[Data excerpts]

********************

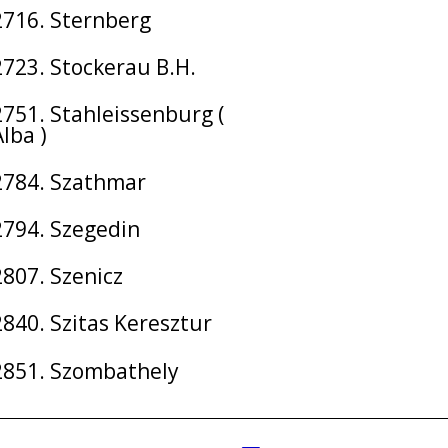
2716. Sternberg
2723. Stockerau B.H.
2751. Stahleissenburg (
lba )
2784. Szathmar
2794. Szegedin
2807. Szenicz
2840. Szitas Keresztur
2851. Szombathely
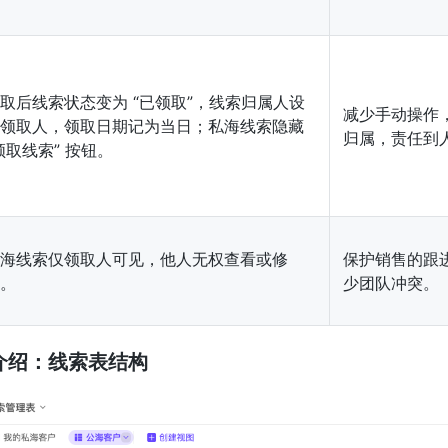
取后线索状态变为 “已领取”，线索归属人设
减少手动操作
领取人，领取日期记为当日；私海线索隐藏
归属，责任到
领取线索” 按钮。
海线索仅领取人可见，他人无权查看或修
保护销售的跟
。
少团队冲突。
统介绍：线索表结构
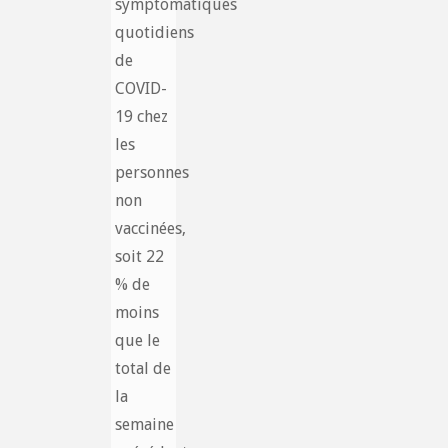
symptomatiques
quotidiens
de
COVID-
19 chez
les
personnes
non
vaccinées,
soit 22
% de
moins
que le
total de
la
semaine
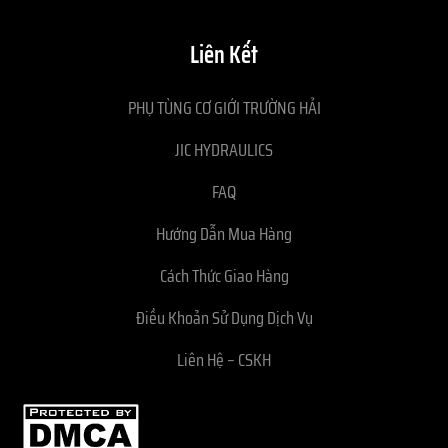
Liên Kết
PHỤ TÙNG CƠ GIỚI TRƯỜNG HẢI
JIC HYDRAULICS
FAQ
Hướng Dẫn Mua Hàng
Cách Thức Giao Hàng
Điều Khoản Sử Dụng Dịch Vụ
Liên Hệ – CSKH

********************

Try it —
Across the data, pull every line containing the string "Hàng".

Written solution —
Hướng Dẫn Mua Hàng
Cách Thức Giao Hàng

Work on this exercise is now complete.